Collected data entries
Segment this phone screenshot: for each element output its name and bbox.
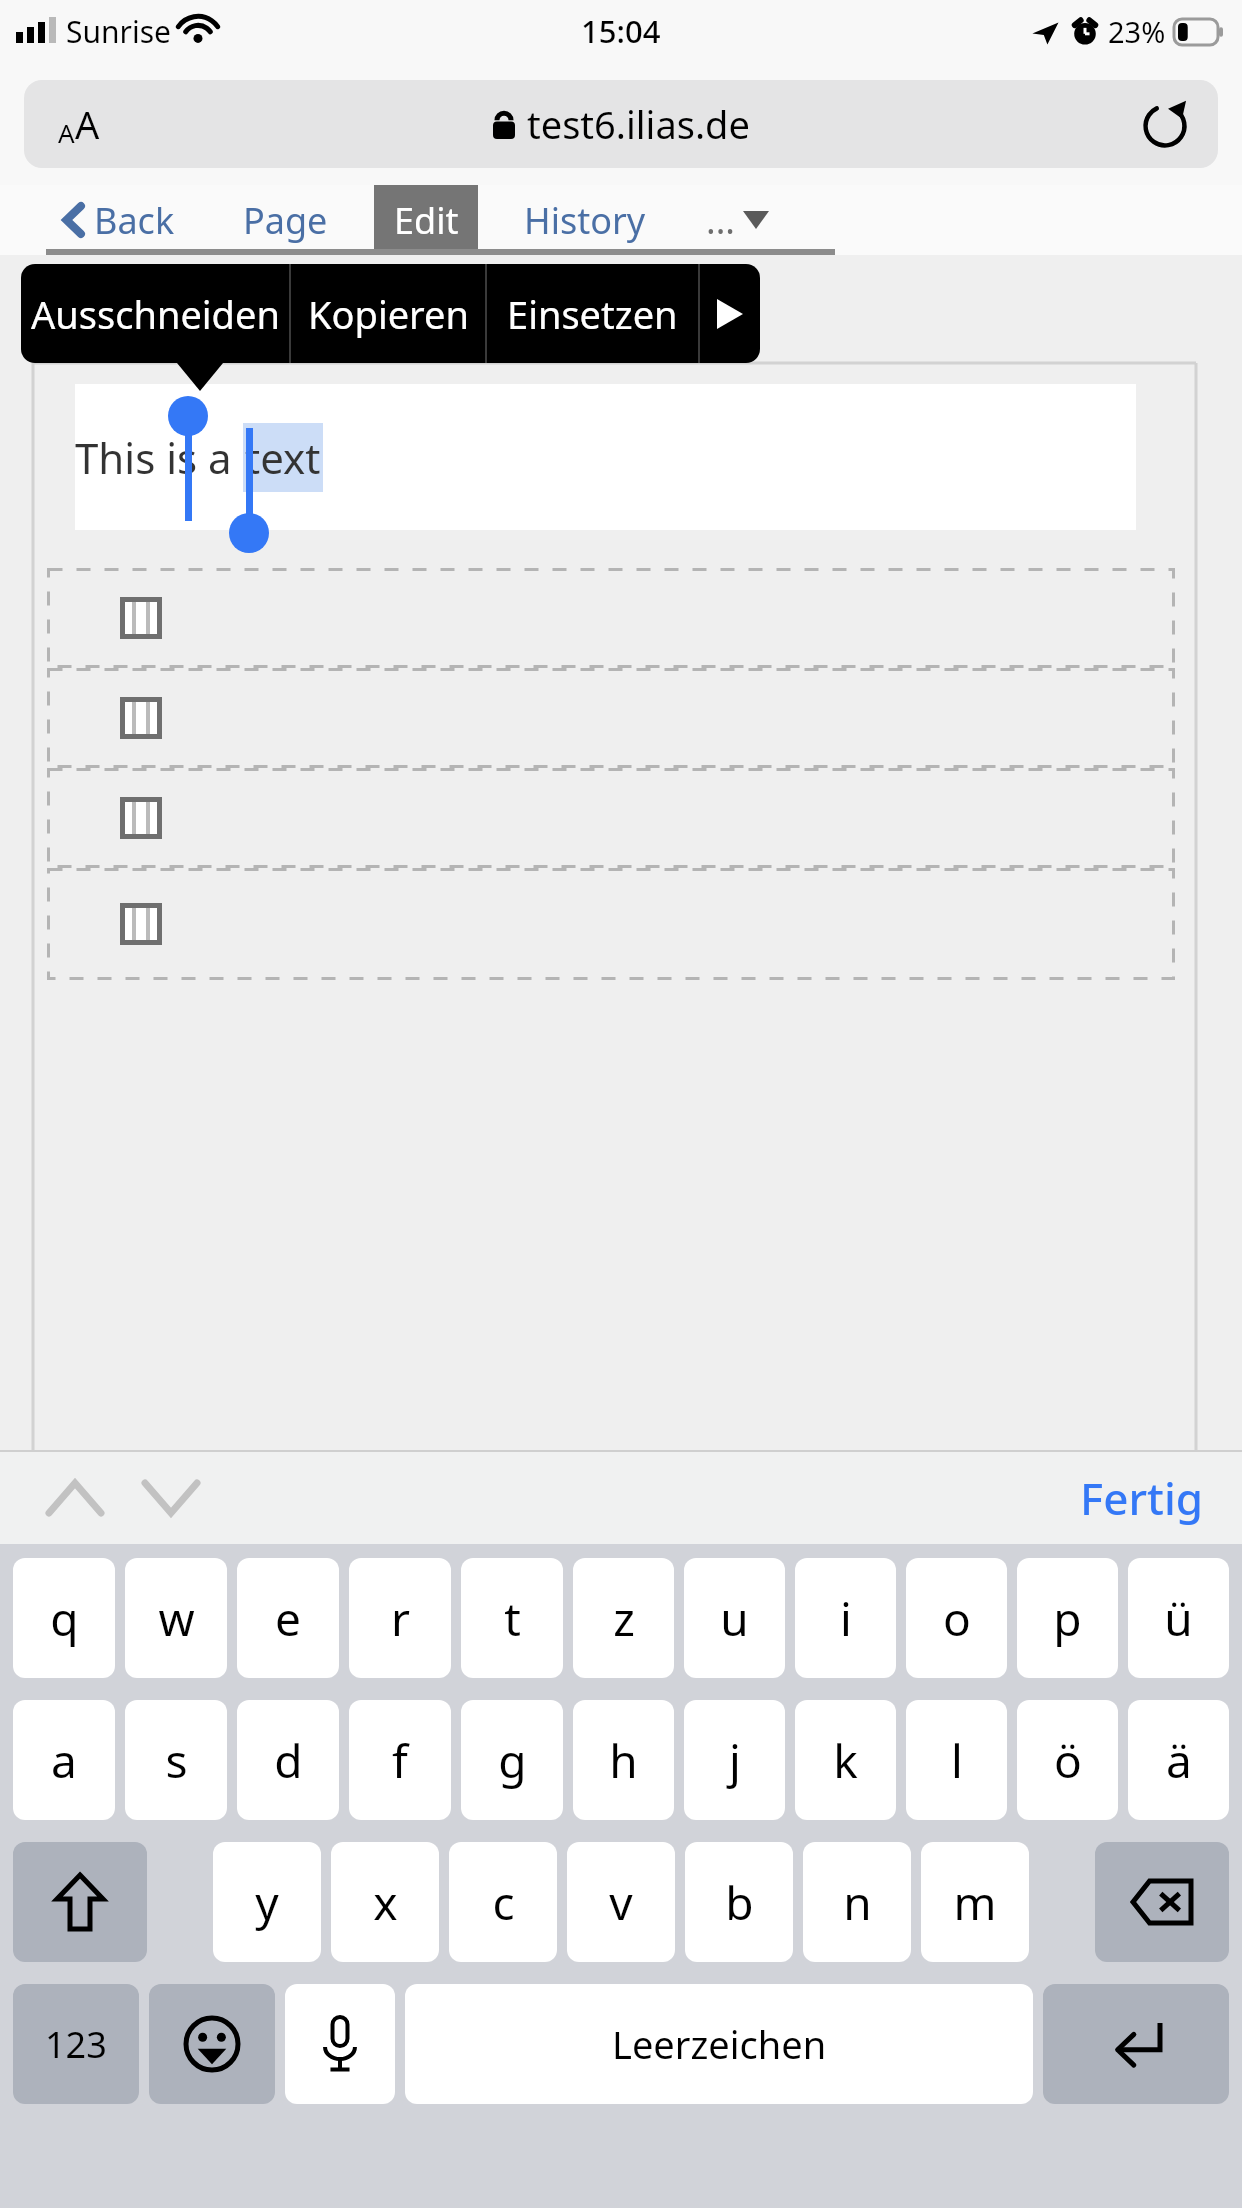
button[interactable]: d [237, 1700, 339, 1820]
staticText: Sunrise [66, 11, 171, 52]
button[interactable]: p [1017, 1558, 1118, 1678]
button[interactable]: y [213, 1842, 321, 1962]
staticText: A [58, 115, 75, 150]
button[interactable]: f [349, 1700, 451, 1820]
staticText: z [613, 1587, 635, 1650]
button[interactable]: x [331, 1842, 439, 1962]
button[interactable]: h [573, 1700, 674, 1820]
button[interactable]: Previous field [42, 1465, 108, 1531]
button[interactable]: i [795, 1558, 896, 1678]
button[interactable] [47, 668, 1175, 768]
button[interactable]: o [906, 1558, 1007, 1678]
staticText: Edit [394, 196, 459, 245]
staticText: x [373, 1871, 398, 1934]
staticText: a [51, 1729, 77, 1792]
button[interactable]: z [573, 1558, 674, 1678]
button[interactable]: g [461, 1700, 563, 1820]
button[interactable]: l [906, 1700, 1007, 1820]
staticText: Leerzeichen [612, 2018, 827, 2070]
staticText: h [609, 1729, 638, 1792]
staticText: Back [94, 196, 175, 245]
button[interactable]: Reload [1138, 97, 1192, 151]
staticText: 23% [1108, 12, 1166, 51]
button[interactable] [47, 868, 1175, 980]
staticText: e [275, 1587, 301, 1650]
staticText: j [729, 1729, 741, 1792]
button[interactable]: Next field [138, 1465, 204, 1531]
staticText: Einsetzen [507, 288, 678, 340]
button[interactable]: b [685, 1842, 793, 1962]
button[interactable]: Return [1043, 1984, 1229, 2104]
staticText: q [50, 1587, 79, 1650]
staticText: ü [1164, 1587, 1193, 1650]
button[interactable]: Shift [13, 1842, 147, 1962]
staticText: n [843, 1871, 872, 1934]
staticText: s [165, 1729, 188, 1792]
button[interactable]: More actions [700, 264, 760, 363]
button[interactable]: Kopieren [291, 264, 485, 363]
button[interactable]: Ausschneiden [21, 264, 289, 363]
button[interactable]: Fertig [1080, 1468, 1204, 1528]
staticText: f [392, 1729, 408, 1792]
button[interactable]: Emoji [149, 1984, 275, 2104]
staticText: 123 [45, 2020, 107, 2069]
button[interactable]: History [524, 185, 646, 255]
button[interactable]: Dictate [285, 1984, 395, 2104]
staticText: ... [706, 196, 735, 245]
staticText: c [492, 1871, 515, 1934]
staticText: g [498, 1729, 527, 1792]
button[interactable]: m [921, 1842, 1029, 1962]
staticText: y [255, 1871, 279, 1934]
button[interactable]: 123 [13, 1984, 139, 2104]
button[interactable]: v [567, 1842, 675, 1962]
staticText: o [943, 1587, 971, 1650]
button[interactable]: Backspace [1095, 1842, 1229, 1962]
button[interactable]: e [237, 1558, 339, 1678]
button[interactable]: ä [1128, 1700, 1229, 1820]
button[interactable]: Text size [58, 98, 100, 150]
button[interactable]: u [684, 1558, 785, 1678]
staticText: Kopieren [308, 288, 469, 340]
button[interactable]: q [13, 1558, 115, 1678]
button[interactable]: r [349, 1558, 451, 1678]
staticText: u [720, 1587, 749, 1650]
staticText: t [504, 1587, 521, 1650]
button[interactable]: Text size [24, 80, 1218, 168]
button[interactable]: Page [243, 185, 328, 255]
staticText: ö [1054, 1729, 1082, 1792]
staticText: This is a [75, 429, 243, 486]
button[interactable]: w [125, 1558, 227, 1678]
button[interactable]: j [684, 1700, 785, 1820]
staticText: 15:04 [581, 10, 661, 52]
button[interactable]: k [795, 1700, 896, 1820]
button[interactable] [75, 384, 1136, 530]
button[interactable]: More [706, 185, 769, 255]
staticText: l [951, 1729, 963, 1792]
staticText: m [953, 1871, 997, 1934]
staticText: History [524, 196, 646, 245]
button[interactable]: Back [64, 185, 175, 255]
staticText: Ausschneiden [31, 288, 280, 340]
button[interactable]: s [125, 1700, 227, 1820]
button[interactable]: Leerzeichen [405, 1984, 1033, 2104]
button[interactable]: t [461, 1558, 563, 1678]
staticText: d [274, 1729, 303, 1792]
button[interactable]: n [803, 1842, 911, 1962]
button[interactable]: a [13, 1700, 115, 1820]
button[interactable]: Einsetzen [487, 264, 698, 363]
staticText: k [833, 1729, 858, 1792]
staticText: r [391, 1587, 410, 1650]
staticText: p [1053, 1587, 1082, 1650]
staticText: text [245, 429, 321, 486]
staticText: A [75, 98, 100, 150]
button[interactable] [47, 768, 1175, 868]
staticText: test6.ilias.de [527, 98, 750, 150]
button[interactable]: ü [1128, 1558, 1229, 1678]
staticText: Fertig [1080, 1468, 1204, 1528]
button[interactable]: ö [1017, 1700, 1118, 1820]
button[interactable] [47, 568, 1175, 668]
button[interactable]: c [449, 1842, 557, 1962]
staticText: i [840, 1587, 852, 1650]
button[interactable]: Edit [374, 185, 478, 255]
staticText: Page [243, 196, 328, 245]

*What you need to do*
Determine the number of lines in the data above that hold "Ausschneiden", and reply with that number alone.

*Response below*
2